--- Instructions for the task ---
Please find the line that holds "This screenshot has width=177, height=2576." below and reproduce it, along with every line after it through the end, exactly and without pictures.

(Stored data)
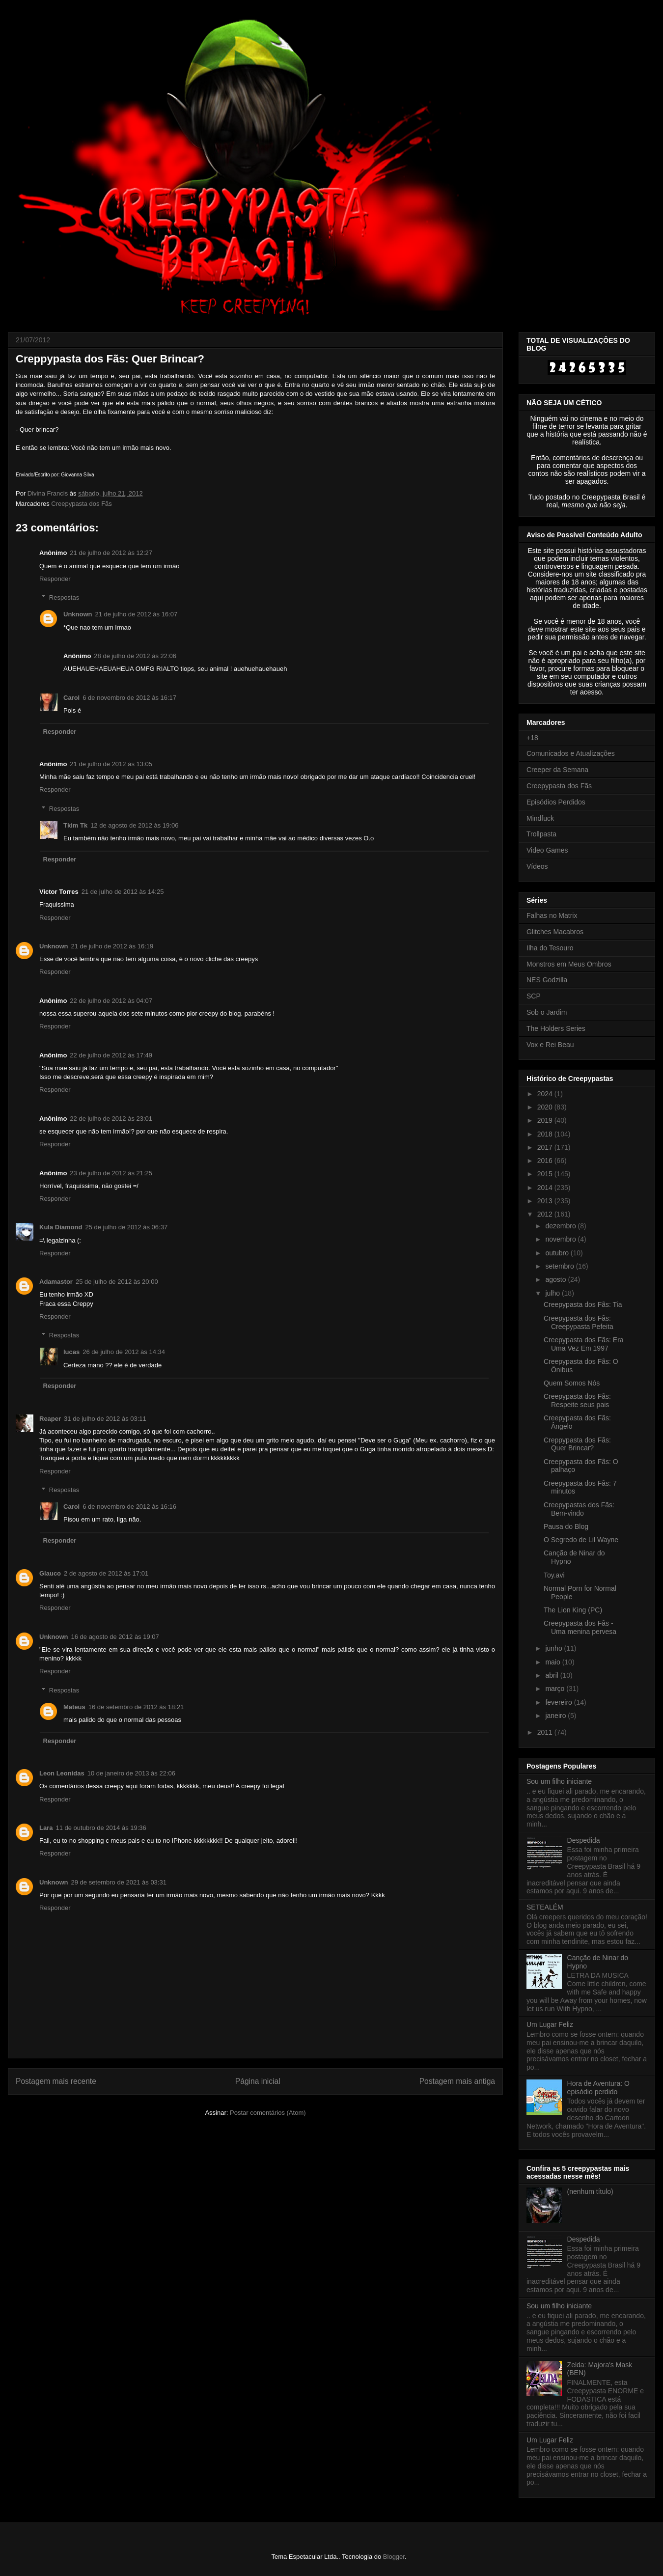 The height and width of the screenshot is (2576, 663). What do you see at coordinates (134, 825) in the screenshot?
I see `12 de agosto de 2012 às 19:06` at bounding box center [134, 825].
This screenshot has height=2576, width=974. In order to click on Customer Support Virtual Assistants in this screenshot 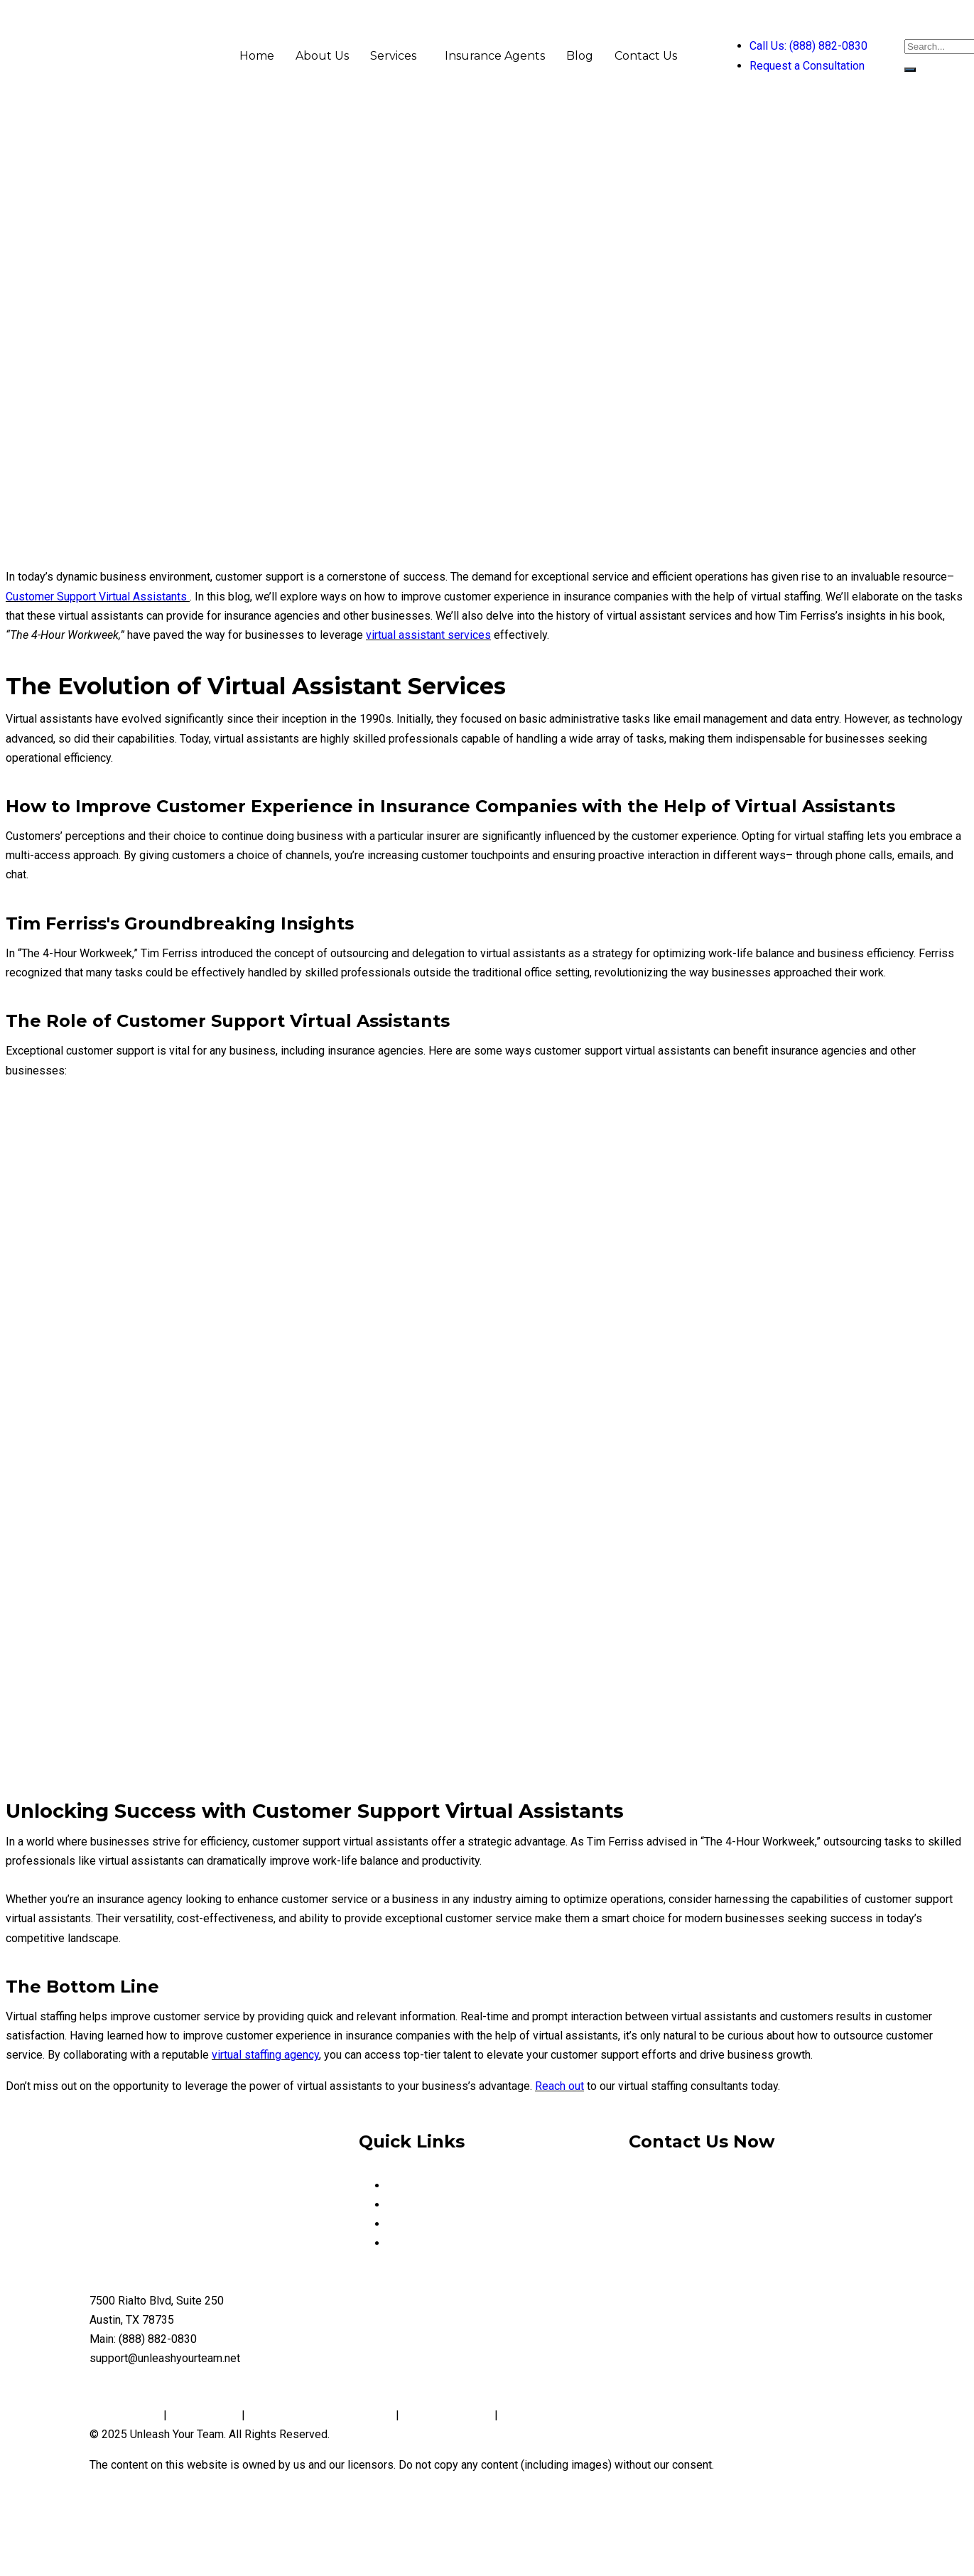, I will do `click(96, 596)`.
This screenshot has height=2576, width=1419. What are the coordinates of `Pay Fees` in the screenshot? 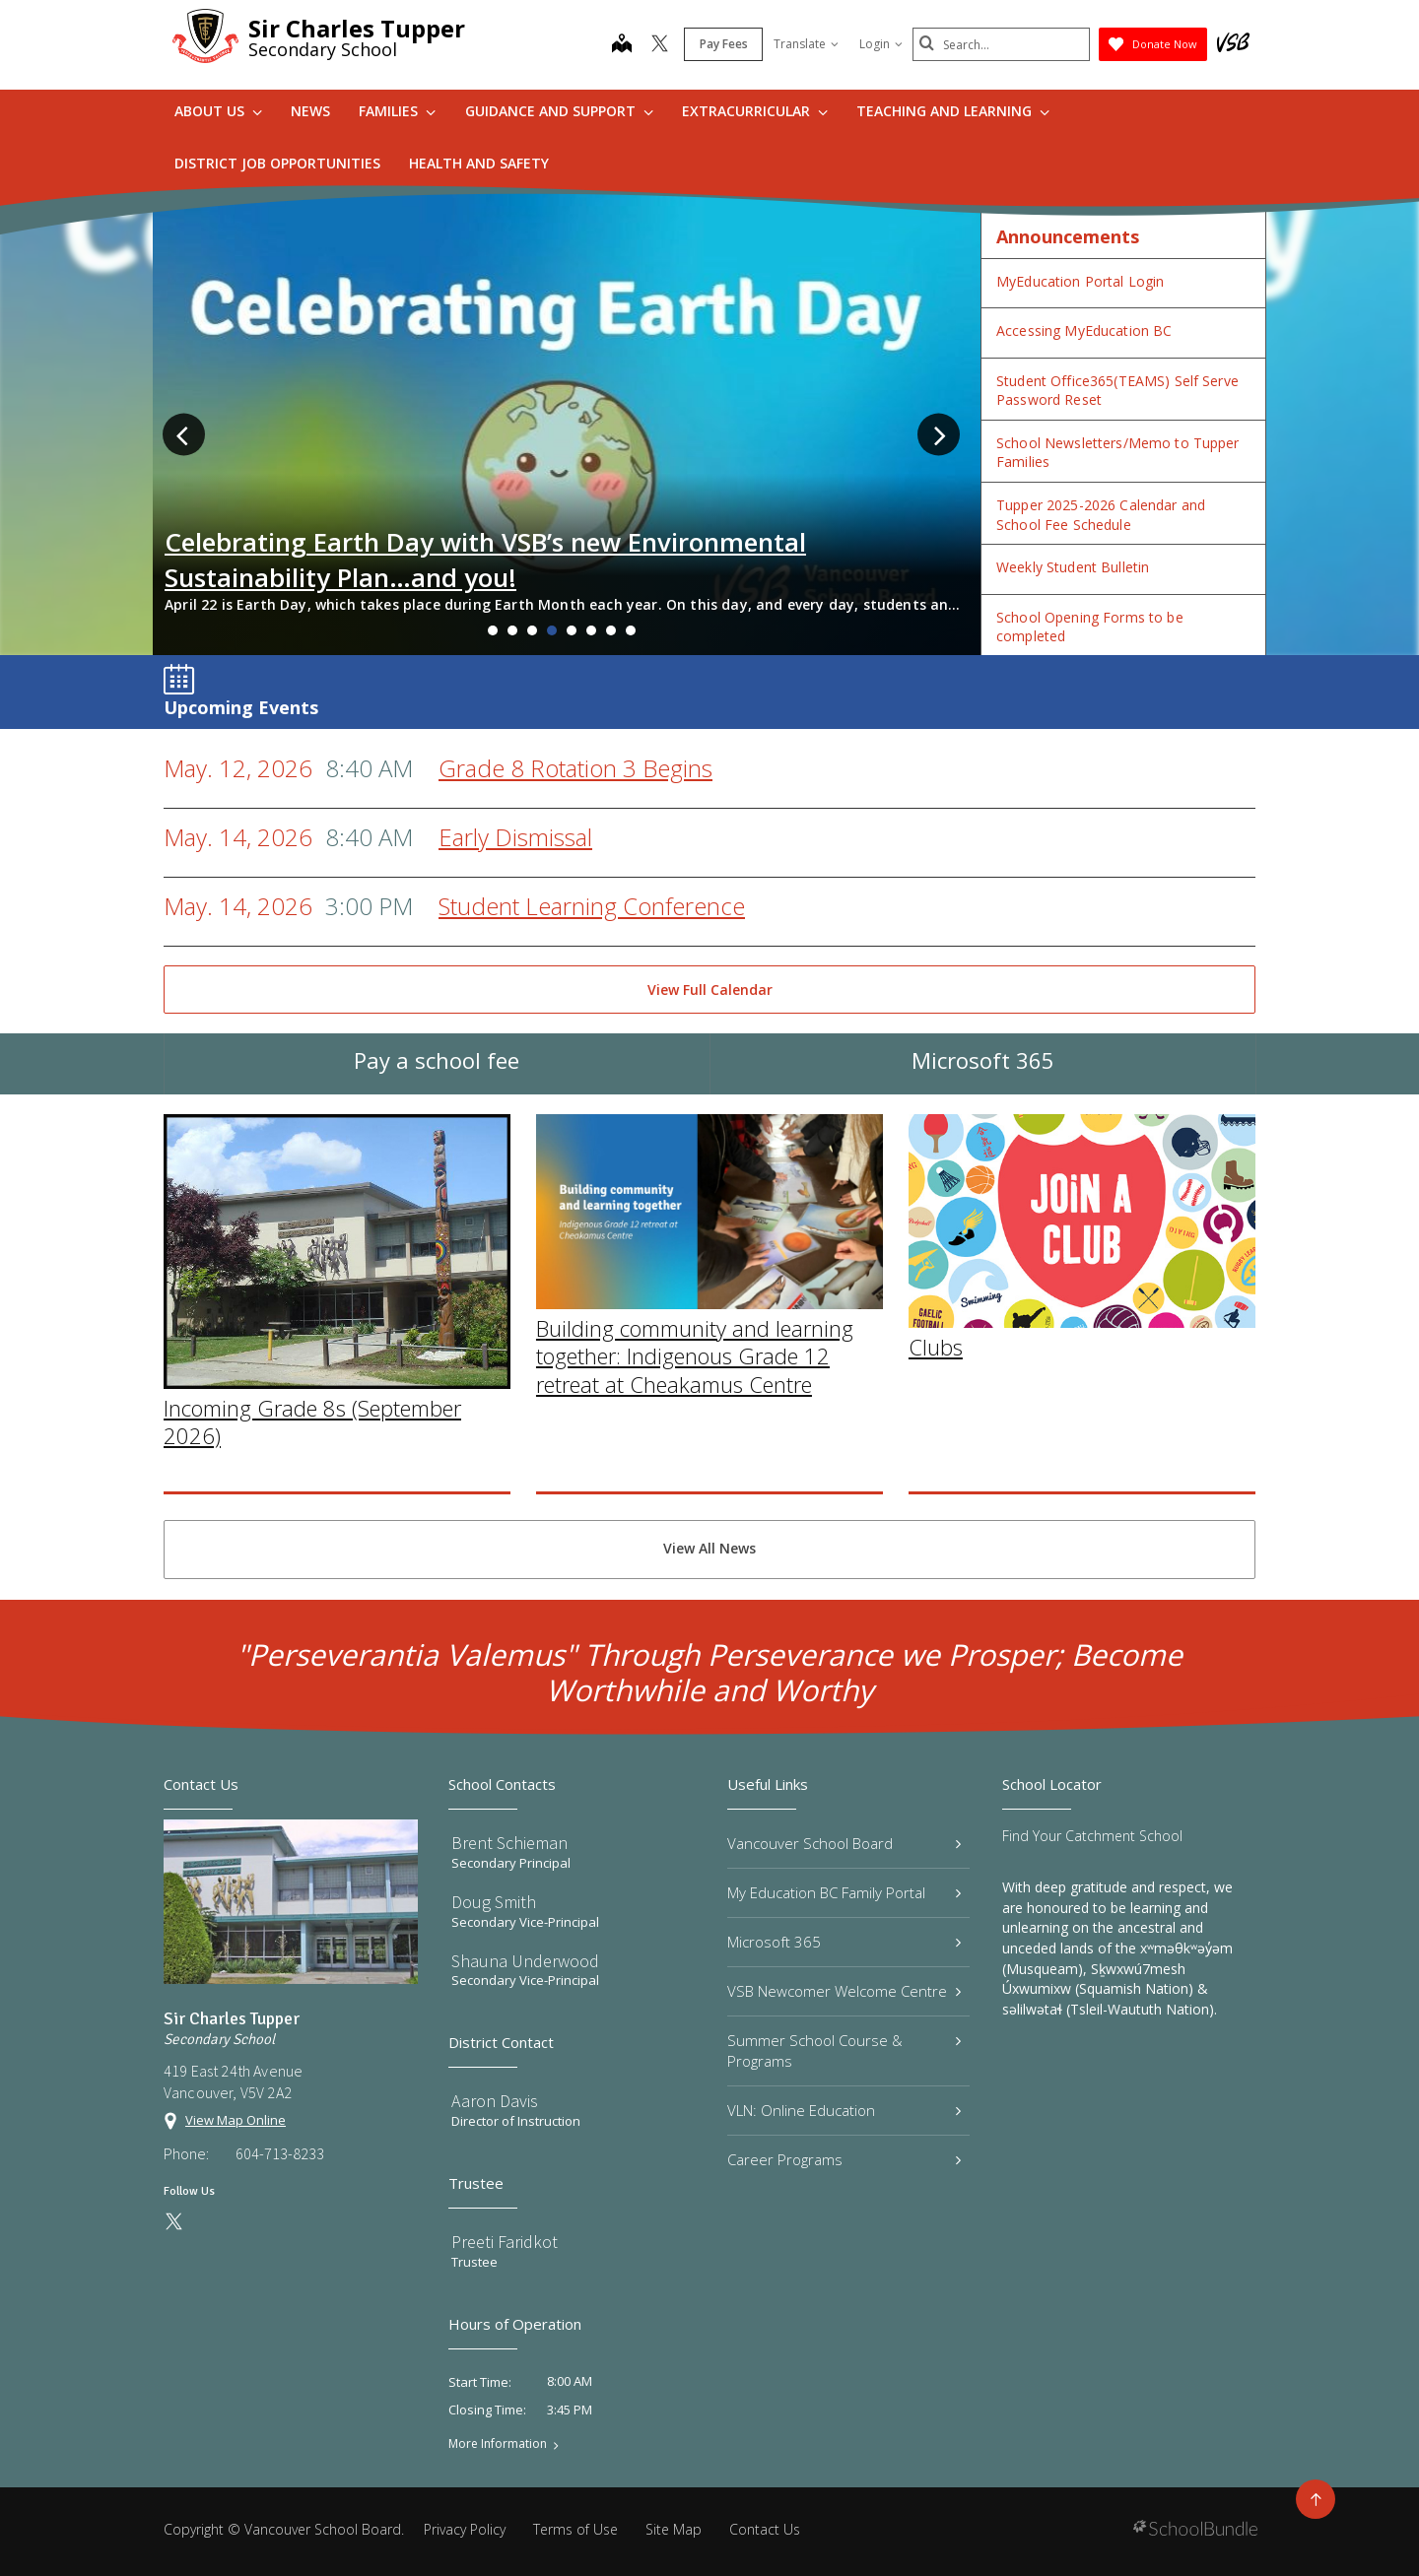 It's located at (724, 43).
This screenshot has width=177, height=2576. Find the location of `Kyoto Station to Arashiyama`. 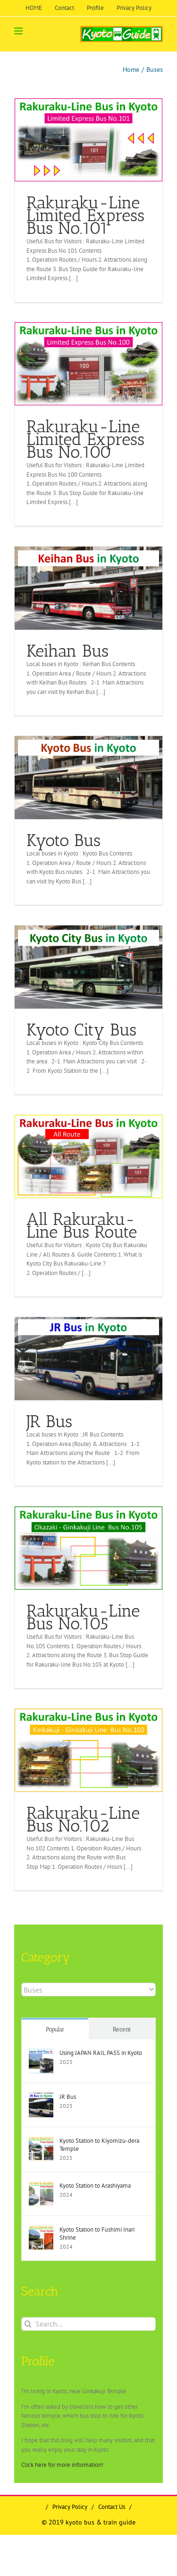

Kyoto Station to Arashiyama is located at coordinates (95, 2186).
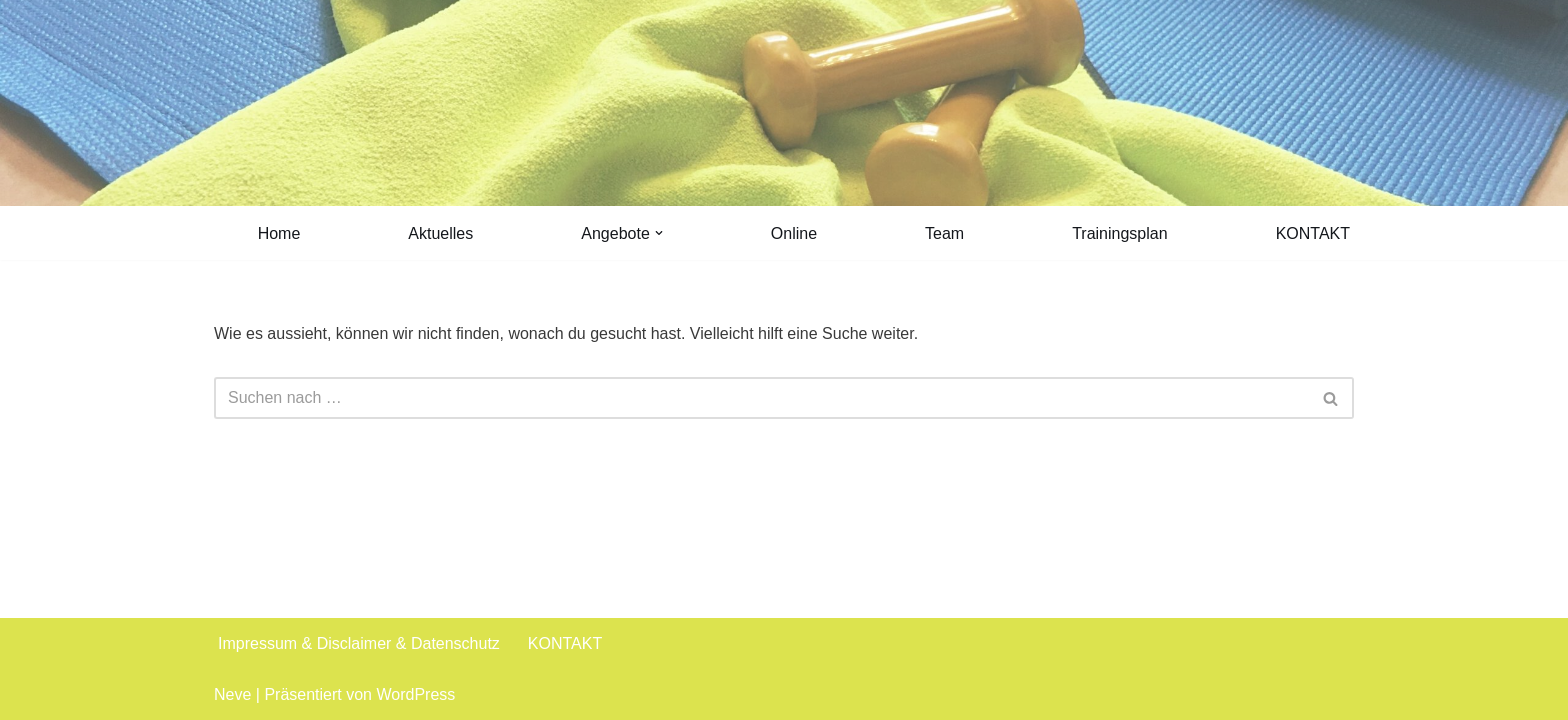 The image size is (1568, 720). Describe the element at coordinates (794, 233) in the screenshot. I see `Online` at that location.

--- Expected output ---
This screenshot has width=177, height=2576. Find the location of `Kyoto Station to Arashiyama`. 

Kyoto Station to Arashiyama is located at coordinates (95, 2186).
 The image size is (1568, 720). Describe the element at coordinates (794, 233) in the screenshot. I see `Online` at that location.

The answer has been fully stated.